Domestic demand drives German growth in Q3
The German economy expanded 0.3 percent in the third quarter and at an annualized rate of 1.1 percent, according to official government data. The gains were driven exclusively by domestic demand, with capital investment rising 1.6 percent.
“The investment surge was much stronger than we and consensus had expected and bodes well for an investment-led expansion next year as well,” said Christian Schulz of Berenberg.
Domestic demand added 0.7 percentage points to gross domestic product, while net trade eliminated 0.4 percentage points. The German export market expanded marginally (0.1 percent), while imports rose 0.8 percent.
Gross domestic product expanded at a much slower rate than the previous quarter, due largely to a slowdown in the export market. Germany’s largest export destination, the euro area, barely registered growth in the third quarter. The 17-nation currency bloc is facing sustained growth headwinds, with its second and third largest economies continuing to struggle. Economic activity in France and Italy contracted in the third quarter, with the latter entering its third year of recession. Italy’s GDP contracted at an annualized rate of 1.9 percent in the third quarter, according to official estimates.
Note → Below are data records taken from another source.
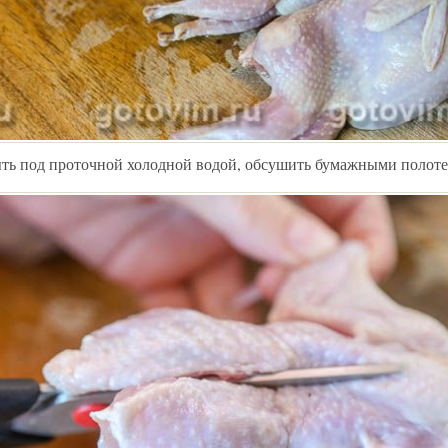
ть под проточной холодной водой, обсушить бумажными полот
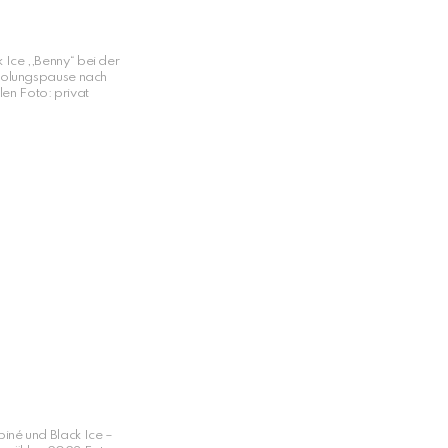
 Ice ,,Benny“ bei der
holungspause nach
en Foto: privat
iné und Black Ice –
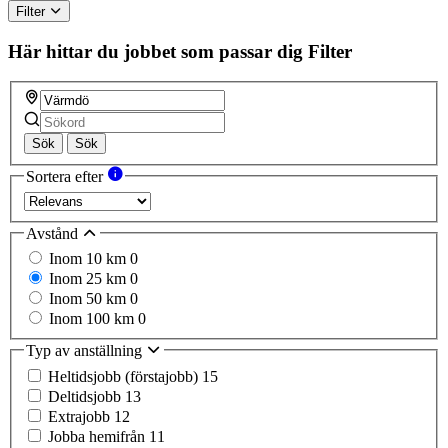
Filter
Här hittar du jobbet som passar dig
Filter
Sök
Sök
Sortera efter
Avstånd
Inom 10 km
0
Inom 25 km
0
Inom 50 km
0
Inom 100 km
0
Typ av anställning
Heltidsjobb (förstajobb)
15
Deltidsjobb
13
Extrajobb
12
Jobba hemifrån
11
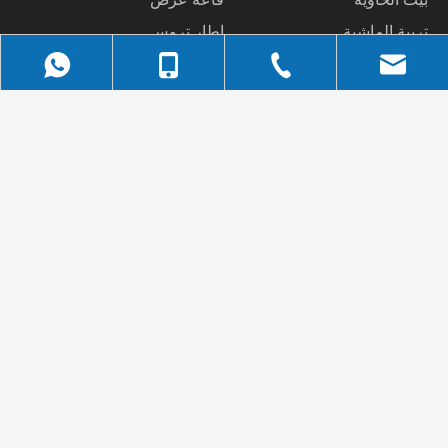
تربية الماشية
إطار تروس
اتصل بنا
الإنتقال السريع
+86-523 -83306778 : هاتف
مسكن
ا
bella@qdxgz.cn
: البريد
منتجات
الإلكتروني
معلومات عنا
+ 86-158-5322-6810
+ 86-532-83306778
bella@qdxgz.cn
No.268، Shenzhen
：
حالات
Road، Pingdu، : العنوان
الموارد
مدينة تشينغداو بمقاطعة
اتصل بنا
شاندونغ ، الصين
+ 86-158-5322-
حقوق النشر © 2022 Qingdao Xinguangzheng Huayang
Construction Engineering Co.، Ltd.
6810
鲁ICP备2022006067号-1
جميع الحقوق محفوظة |
Sitemap
Technology by
Leadong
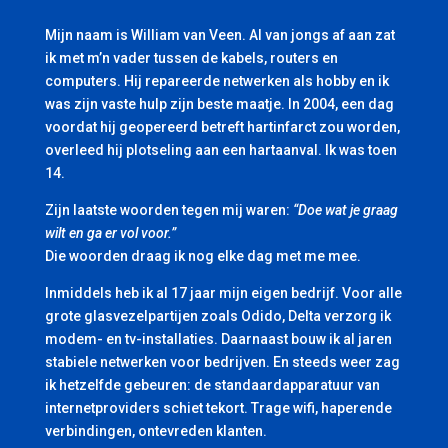
Mijn naam is William van Veen. Al van jongs af aan zat
ik met m’n vader tussen de kabels, routers en
computers. Hij repareerde netwerken als hobby en ik
was zijn vaste hulp zijn beste maatje. In 2004, een dag
voordat hij geopereerd betreft hartinfarct zou worden,
overleed hij plotseling aan een hartaanval. Ik was toen
14.
Zijn laatste woorden tegen mij waren:
“Doe wat je graag
wilt en ga er vol voor.”
Die woorden draag ik nog elke dag met me mee.
Inmiddels heb ik al 17 jaar mijn eigen bedrijf. Voor alle
grote glasvezelpartijen zoals Odido, Delta verzorg ik
modem- en tv-installaties. Daarnaast bouw ik al jaren
stabiele netwerken voor bedrijven. En steeds weer zag
ik hetzelfde gebeuren: de standaardapparatuur van
internetproviders schiet tekort. Trage wifi, haperende
verbindingen, ontevreden klanten.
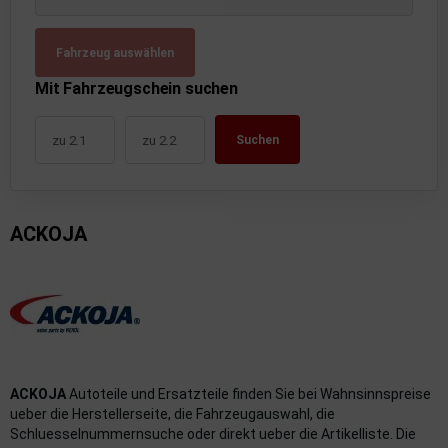
uckluftanlage
Fahrzeug auswählen
ktrik
Mit Fahrzeugschein suchen
hrerhaus/Aufbauten
Suchen
derung/ Dämpfung
triebe
ACKOJA
izung/Lüftung
brid
formations-/Kommunikationssysteme
nenausstattung
ACKOJA
Autoteile und Ersatzteile finden Sie bei Wahnsinnspreise
strumente
ueber die Herstellerseite, die Fahrzeugauswahl, die
Schluesselnummernsuche oder direkt ueber die Artikelliste. Die
rosserie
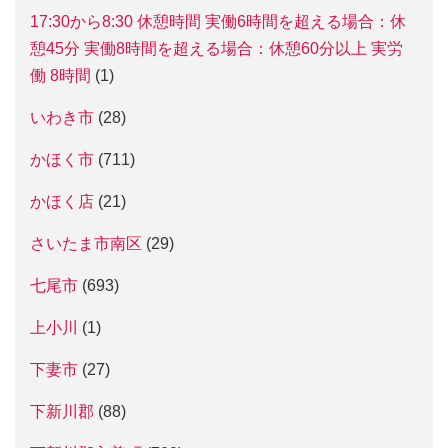
17:30から8:30 休憩時間 実働6時間を超える場合：休
憩45分 実働8時間を超える場合：休憩60分以上 実労
働 8時間
(1)
いわき市
(28)
かほく市
(711)
かほく店
(21)
さいたま市南区
(29)
七尾市
(693)
上小川
(1)
下妻市
(27)
下新川郡
(88)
The euro area “still faces a hard slog in developing the recovery and remains vulnerable to setbacks,” said Howard Archer of London-based IHS Global Insight. The currency region’s hope lines in the “combination of recent steadily rising confidence, ultra accommodative monetary policy, very low inflation and reduced fiscal tightening,” Archer added.
While growth slowed in the third quarter, the German Bundesbank believes Europe’s largest economy is on a solid path toward recovery. This sentiment was shared by the private sector, according to the monthly Ifo Business Climate Index. Firms are more optimistic about the German economy, raising their outlook of the current situation and future expectations. November’s Business Climate Index rose 1.9 percentage points to 109.3.
The Ifo survey captures the business outlook of 7,000 executives in manufacturing, construction, wholesaling and retailing.